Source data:
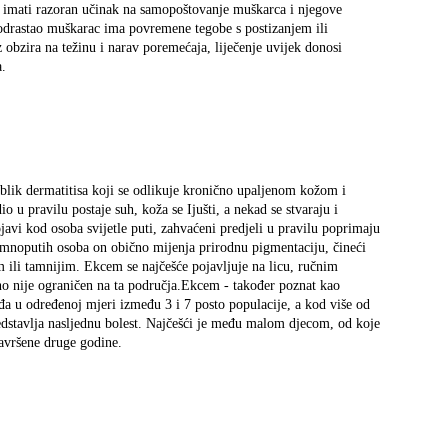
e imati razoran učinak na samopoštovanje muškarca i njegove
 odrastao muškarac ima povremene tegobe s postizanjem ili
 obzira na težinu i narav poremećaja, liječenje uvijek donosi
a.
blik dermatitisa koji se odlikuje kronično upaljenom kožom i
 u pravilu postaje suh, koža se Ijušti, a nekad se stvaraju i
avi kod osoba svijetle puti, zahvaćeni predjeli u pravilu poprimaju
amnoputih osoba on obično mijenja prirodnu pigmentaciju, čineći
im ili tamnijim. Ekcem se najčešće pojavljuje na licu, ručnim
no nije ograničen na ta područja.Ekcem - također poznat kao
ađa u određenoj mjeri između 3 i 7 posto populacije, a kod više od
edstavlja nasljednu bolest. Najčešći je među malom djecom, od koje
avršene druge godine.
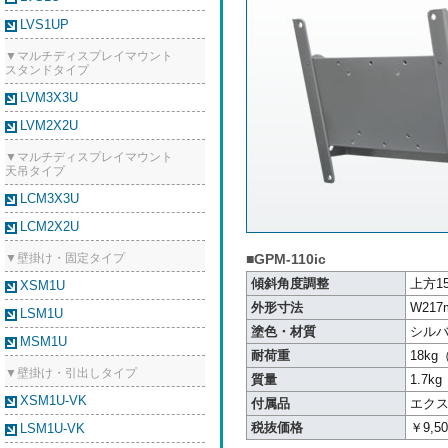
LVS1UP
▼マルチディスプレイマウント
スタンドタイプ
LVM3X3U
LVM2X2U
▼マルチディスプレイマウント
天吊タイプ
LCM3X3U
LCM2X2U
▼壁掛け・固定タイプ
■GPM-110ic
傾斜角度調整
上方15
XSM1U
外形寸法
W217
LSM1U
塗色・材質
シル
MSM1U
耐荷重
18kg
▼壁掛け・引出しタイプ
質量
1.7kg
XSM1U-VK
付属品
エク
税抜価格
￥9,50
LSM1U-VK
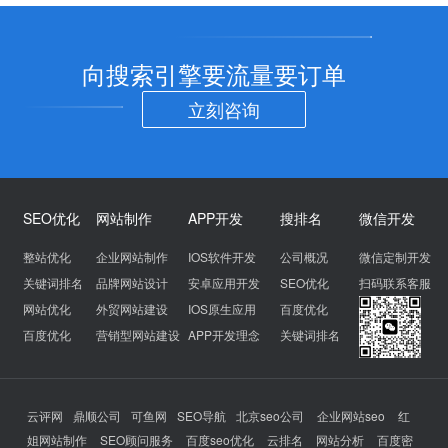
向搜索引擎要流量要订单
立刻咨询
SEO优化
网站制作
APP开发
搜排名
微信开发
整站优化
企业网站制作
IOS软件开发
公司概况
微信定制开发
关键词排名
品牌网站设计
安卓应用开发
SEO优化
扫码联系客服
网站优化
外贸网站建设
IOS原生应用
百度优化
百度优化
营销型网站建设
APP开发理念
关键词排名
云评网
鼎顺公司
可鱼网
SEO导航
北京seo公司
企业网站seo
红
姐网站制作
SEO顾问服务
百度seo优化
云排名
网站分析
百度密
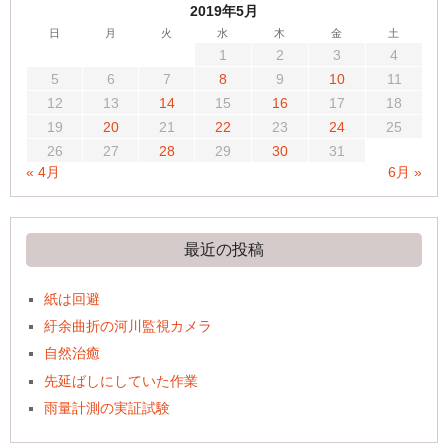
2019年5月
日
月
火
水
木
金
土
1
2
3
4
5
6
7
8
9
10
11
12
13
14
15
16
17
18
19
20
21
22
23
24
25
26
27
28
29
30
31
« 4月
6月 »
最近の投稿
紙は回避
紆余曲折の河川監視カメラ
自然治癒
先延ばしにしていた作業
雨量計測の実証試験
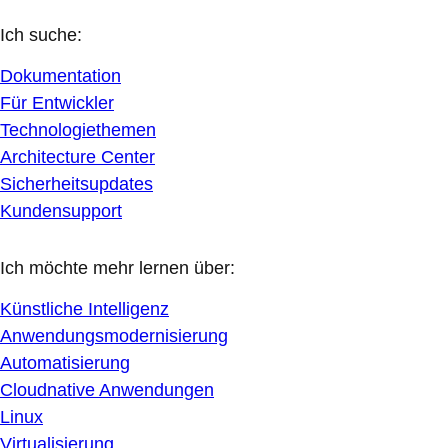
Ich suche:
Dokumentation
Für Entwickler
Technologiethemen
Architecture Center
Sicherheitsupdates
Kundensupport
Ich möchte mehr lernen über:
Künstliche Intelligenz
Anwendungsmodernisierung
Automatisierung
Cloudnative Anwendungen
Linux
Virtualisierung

* * *

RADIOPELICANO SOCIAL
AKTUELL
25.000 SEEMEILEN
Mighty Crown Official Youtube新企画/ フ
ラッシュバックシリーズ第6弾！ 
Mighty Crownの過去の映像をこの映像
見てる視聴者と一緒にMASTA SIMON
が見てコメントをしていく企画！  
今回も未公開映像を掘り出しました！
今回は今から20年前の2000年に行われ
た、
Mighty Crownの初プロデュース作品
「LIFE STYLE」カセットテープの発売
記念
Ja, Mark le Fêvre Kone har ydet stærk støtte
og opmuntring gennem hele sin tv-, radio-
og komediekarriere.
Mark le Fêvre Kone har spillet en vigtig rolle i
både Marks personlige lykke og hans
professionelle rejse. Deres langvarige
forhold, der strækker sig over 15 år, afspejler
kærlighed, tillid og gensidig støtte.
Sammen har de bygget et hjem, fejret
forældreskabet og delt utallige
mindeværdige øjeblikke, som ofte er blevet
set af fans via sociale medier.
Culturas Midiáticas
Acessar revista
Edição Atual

Task instructions:
List each line of the entries that holds the string "Ekcem".

The completed task:
im ili tamnijim. Ekcem se najčešće pojavljuje na licu, ručnim
no nije ograničen na ta područja.Ekcem - također poznat kao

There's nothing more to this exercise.